THE Chief Justice, whose office is co-equal in constitutional dignity to that of President, advised judges under her court not to surrender unless served with warrants issued by judges. She is correct. Duterte answered with the non-sequitur, “Do you want me to declare martial law?” He was wrong.
To be sure, he can declare martial law.
Indeed he can declare anything like he’s been doing lately—including to the ambassador of the world’s only superpower. (Don’t do that. Degrade the ambassador and you degrade the country in whose he stands before the host country and the world. Degrade him and you may as well assassinate him for by putting him down in one sense, you are inviting others to put him down in a sense for which the retaliation must be massive.)
Going back to our subject: but without the approval of Congress, he cannot impose it.
Sure he may get Congressional approval easily from a Senate with a boxer and a comedian and the Batasan which is shaped like an ATM-machine and which possesses a minority that will only echo the majority whence it comes—inappropriately: a minority that’s faux which is French for fake.
But you cannot impose martial law to suppress a lawless violence that is not evident; if you discount the lawlessness of the government itself. All the violence is coming from the government side.
Nor can you declare martial law to suppress the courts when martial law was intended to protect and uphold them.
The problem with the drug problem is it spreads without lawlessness: in dark dirty alleys for poor addicts and in exclusive clubs for rich ones.
So no, Duterte cannot declare martial law.
I mean he can but it would not be martial law but a Palace takeover of the democratic state.
I have no problem with martial law.
I do have a problem with the ignorant reason advanced for it: getting the Supreme Court out of the way. Are you kidding? The executive exists in great part, and is armed with martial law power mostly, for the reason of protecting the justice system so that the President can discharge his oath to do justice to every man.

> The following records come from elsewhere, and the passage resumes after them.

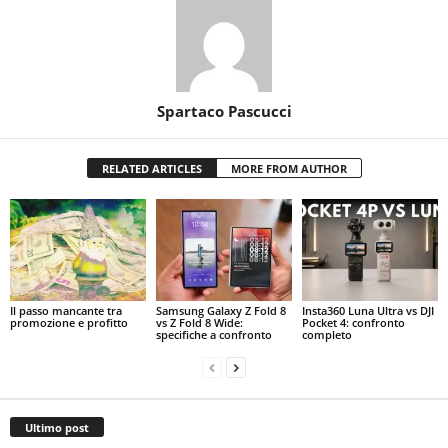
Spartaco Pascucci
RELATED ARTICLES
MORE FROM AUTHOR
Il passo mancante tra
Samsung Galaxy Z Fold 8
Insta360 Luna Ultra vs DJI
promozione e profitto
vs Z Fold 8 Wide:
Pocket 4: confronto
specifiche a confronto
completo
Ultimo post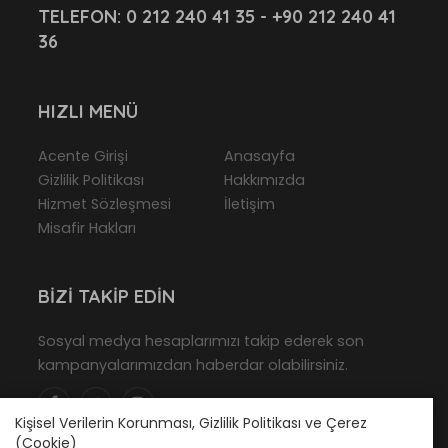
TELEFON:
0 212 240 41 35 - +90 212 240 41
36
HIZLI MENÜ
Acente Girişi
Anasayfa
Gizlilik Politikası
Hakkımızda
Hizmet Sözleşmesi
İletişim
Misafir Hakları
BIZI TAKIP EDIN
Sosyal medya hesaplarımızı takip ederek son
kampanyalarımızdan haberdar olabilirsiniz.
Kişisel Verilerin Korunması, Gizlilik Politikası ve Çerez
(Cookie)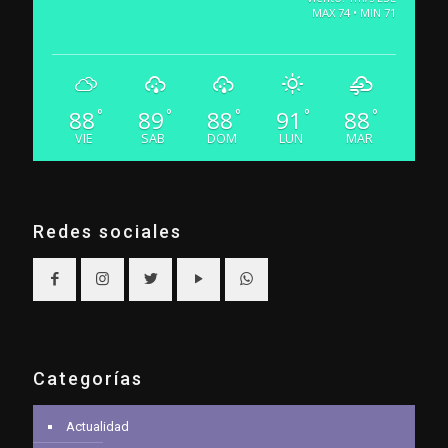
MAX 74 • MIN 71
88
89
88
91
88
°
°
°
°
°
VIE
SAB
DOM
LUN
MAR
Redes sociales
Categorías
Actualidad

Frankly, all this talk of martial law is boring.
“Just do it,” is what I say, to borrow the words of Nancy Reagan borrowed by her from the Nike ad.
Then we will see what happens.
Martial law is not odious in itself.
If it were this Constitution would not contain it.
This Constitution provides for martial law; albeit with only a safeguard against abuse which the president can buy Congress to ignore.
So just do it. If anyone might do martial law right, it is Duterte.
He is old.
And he won’t last long.
If Duterte did martial law right—e.g., without cronies to steal for him—it might finally generate faith in martial law as a weapon to defend democracy but not kill it like Marcos did.
Democracy needs martial law to protect it. Yes, not just from foreign invasion and civil discord but from something the American Founding Fathers never experienced: a drug trade so vastly and deeply embedded, so well-funded, so brutal, and so numerously staffed, that it can do more than just attack democracy. It can buy democracy. And thereby kill our country and our race.
It is just that we have only had a bad taste of martial law; mostly stealing for personal gain—what else?—and killing like the assassination of Ninoy.